Dua tahun yang lalu, aku tengah sibuk di kantorku, Markas Besar Angkatan Darat (Mabesad), ketika sebuah pesan singkat muncul di layar ponselku. Itu dari kawan lamaku, Usep, atau lebih dikenal dengan nama lengkapnya, Bagus Septianto. Kami adalah sahabat sejak kuliah di Teknik Informatika, Universitas Islam Negeri Maulana Malik Ibrahim Malang (UIN Malang). Dalam pesan itu, dia memberitahuku bahwa dia sedang dalam perjalanan ke Jakarta, dan akan mampir ke kantorku. Sudah lama kami tak bertemu, dan kabar ini membuatku tak sabar.
Beberapa jam kemudian, Usep tiba di depan gedung. Bersamanya, ada seseorang yang ia kenalkan sebagai sepupunya, yang ternyata tinggal di Sidoarjo, Jawa Timur, tempat di mana Usep menetap setelah lulus kuliah. Melihatnya di sana, berdiri dengan senyuman khasnya yang selalu penuh semangat, membuat kenangan masa kuliah seketika mengalir dalam benakku. Kami berjabat tangan erat, menandakan kerinduan yang telah lama tak terbalas.

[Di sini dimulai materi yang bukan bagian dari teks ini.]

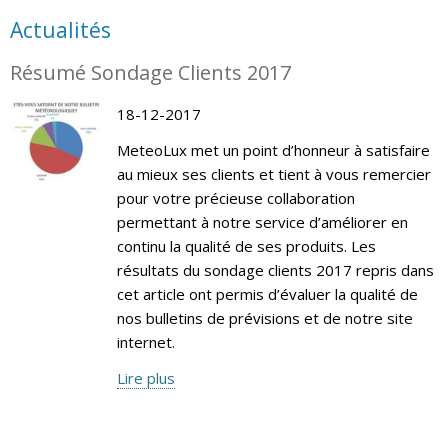
Actualités
Résumé Sondage Clients 2017
18-12-2017
MeteoLux met un point d’honneur à satisfaire
au mieux ses clients et tient à vous remercier
pour votre précieuse collaboration
permettant à notre service d’améliorer en
continu la qualité de ses produits. Les
résultats du sondage clients 2017 repris dans
cet article ont permis d’évaluer la qualité de
nos bulletins de prévisions et de notre site
internet.
Lire plus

"Sudah lama ya, Sep!" seruku, memulai percakapan. Dia mengangguk, dan dengan cepat, kami mulai berbincang tentang segala hal---pekerjaan, keluarga, hingga kehidupan setelah kuliah. Sepupunya lebih banyak mendengarkan, tetapi sesekali menyelipkan lelucon yang membuat suasana makin hangat. Tidak terasa, waktu berlalu begitu cepat, padahal baru saja rasanya kami duduk.
Setelah beberapa saat, kami berkeliling di sekitar Mabesad. Usep tampak takjub dengan lingkungan kerja yang aku ceritakan sebelumnya. "Keren juga ya, bisa kerja di sini," katanya dengan nada setengah bercanda. Aku hanya tertawa. "Ya, begitulah. Tapi tetap saja, kerja adalah kerja. Kadang bikin kangen masa kuliah," jawabku.
Percakapan kami kemudian beralih ke nostalgia, mengingat momen-momen lucu saat di UIN Malang. Kami pernah menghabiskan malam-malam di laboratorium komputer, berjuang menyelesaikan tugas coding yang sering kali baru selesai menjelang pagi. Usep, meskipun cerdas, selalu menjadi sumber hiburan di tengah kepenatan dengan guyonan-guyonannya. "Ingat nggak, waktu kita hampir gagal nyelesaikan proyek akhir karena servernya crash?" tanyanya sambil terkekeh. Tentu aku ingat, dan kami tertawa bersama.
Sepupu Usep, meski awalnya pendiam, mulai ikut tertawa dan bercerita tentang kehidupannya di Sidoarjo. "Kalau di kampung, pekerjaan seputar IT nggak sekompleks di sini, tapi tetap ada tantangan sendiri," ujarnya. Aku mengangguk, memahami bahwa setiap tempat memang punya kesulitannya masing-masing.
Waktu terus berlalu, dan tanpa terasa sore menjelang. Sebelum pamit, Usep memberikanku sebuah hadiah kecil---sebuah kaos dengan logo alumni UIN Malang. "Biar selalu ingat masa-masa kita dulu," katanya. Aku tersenyum lebar, merasa tersentuh dengan gesturnya.
Pertemuan singkat itu berakhir, tetapi meninggalkan kesan mendalam di hatiku. Meskipun kami sekarang menjalani hidup di jalan yang berbeda, persahabatan kami tetap kuat, terikat oleh kenangan dan kebersamaan di masa lalu. Sesekali aku memandangi kaos itu di lemariku, mengingat bahwa persahabatan sejati tak akan pernah pudar, meskipun waktu terus berlalu.
Sepulangnya mereka, aku merasa beruntung bisa bertemu lagi dengan sahabat lama. "Sampai jumpa lagi, kawan," gumamku dalam hati, berharap pertemuan berikutnya tak perlu menunggu dua tahun lagi.